* [What you have to do]:
Could you please find each line in the records that contains the word "click" and copy it?

* [Information provided]:
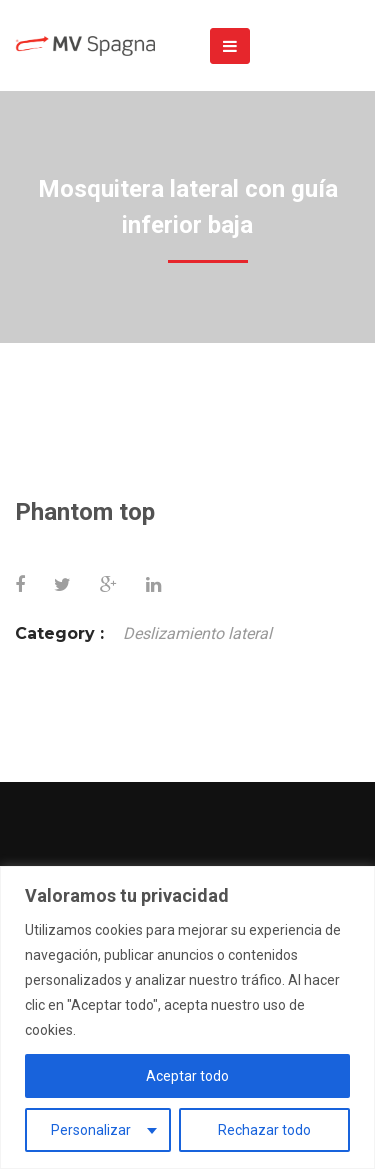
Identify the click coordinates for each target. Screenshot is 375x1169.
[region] (187, 1017)
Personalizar (91, 1130)
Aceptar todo (187, 1076)
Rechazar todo (264, 1130)
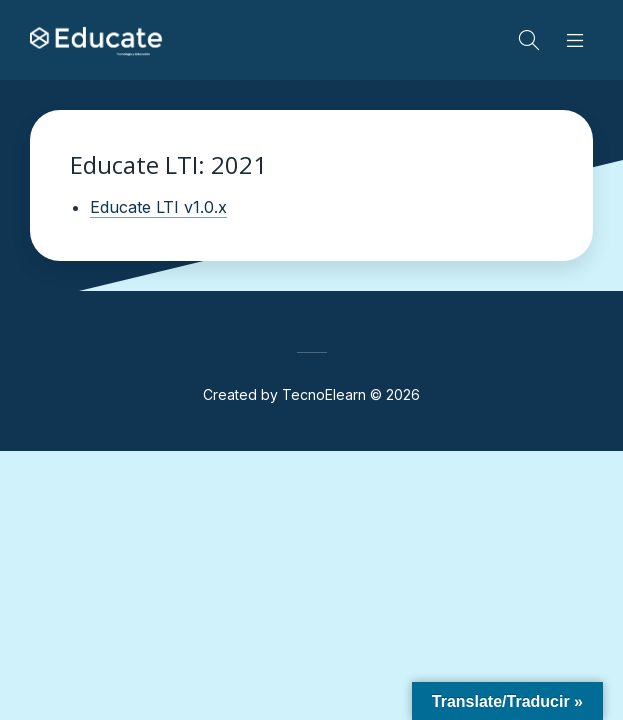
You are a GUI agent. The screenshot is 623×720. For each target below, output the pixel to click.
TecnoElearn (324, 394)
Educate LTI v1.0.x (158, 207)
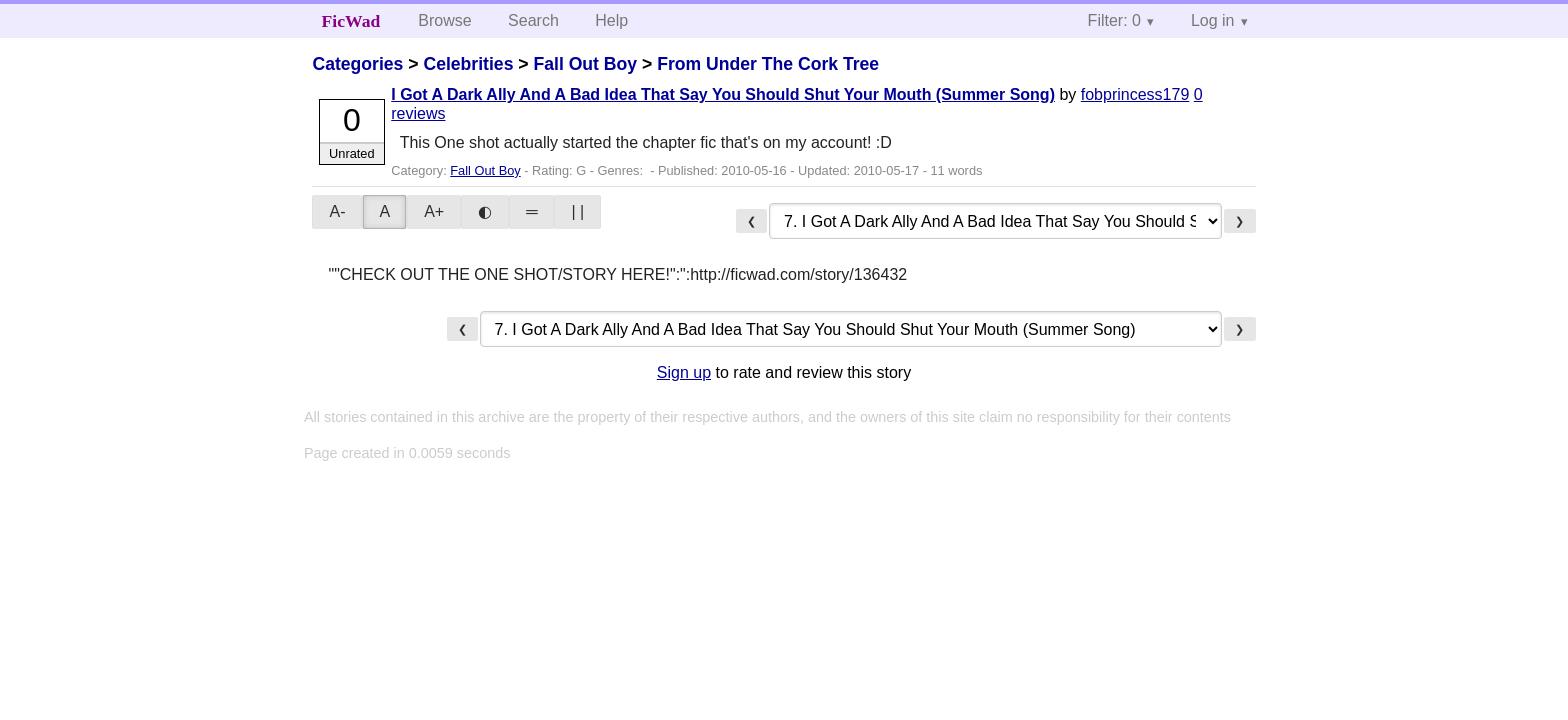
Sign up (684, 372)
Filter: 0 (1114, 20)
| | (577, 211)
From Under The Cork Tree (768, 64)
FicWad (351, 21)
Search (533, 20)
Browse (444, 20)
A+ (434, 211)
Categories (357, 64)
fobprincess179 (1135, 94)
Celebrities (468, 64)
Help (611, 20)
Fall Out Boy (585, 64)
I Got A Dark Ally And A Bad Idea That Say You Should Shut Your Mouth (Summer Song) (723, 94)
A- (337, 211)
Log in (1213, 20)
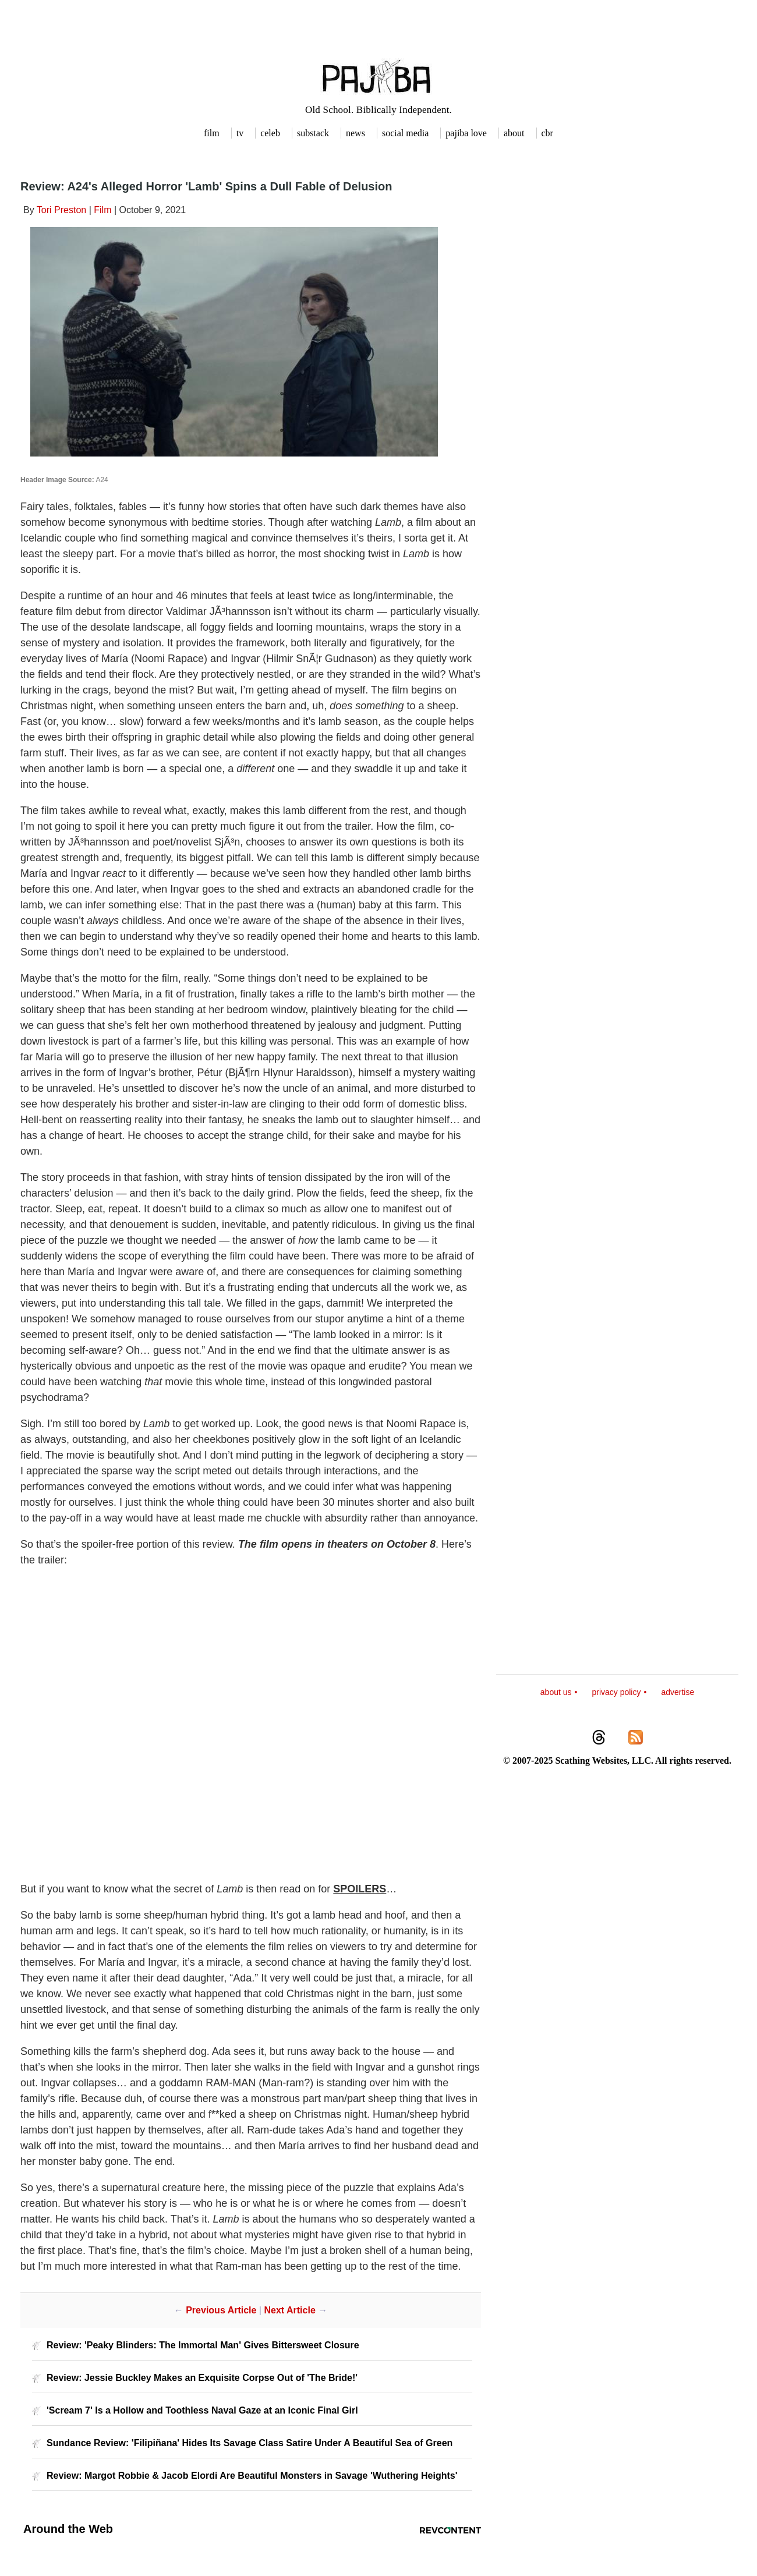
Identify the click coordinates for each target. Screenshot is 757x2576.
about (514, 133)
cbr (547, 133)
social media (405, 133)
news (355, 133)
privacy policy (616, 1692)
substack (313, 133)
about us (556, 1692)
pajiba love (466, 133)
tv (239, 133)
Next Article (289, 2310)
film (212, 133)
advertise (677, 1692)
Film (102, 210)
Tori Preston (61, 210)
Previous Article (221, 2310)
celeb (270, 133)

* [Written answer]:
Identify the click coordinates for each target. Screenshot is 375x1169.
You are a GUI agent. The screenshot is 623×720. For each target below, output the pixel to click.
Identify the click coordinates for each target. Screenshot is 757x2576.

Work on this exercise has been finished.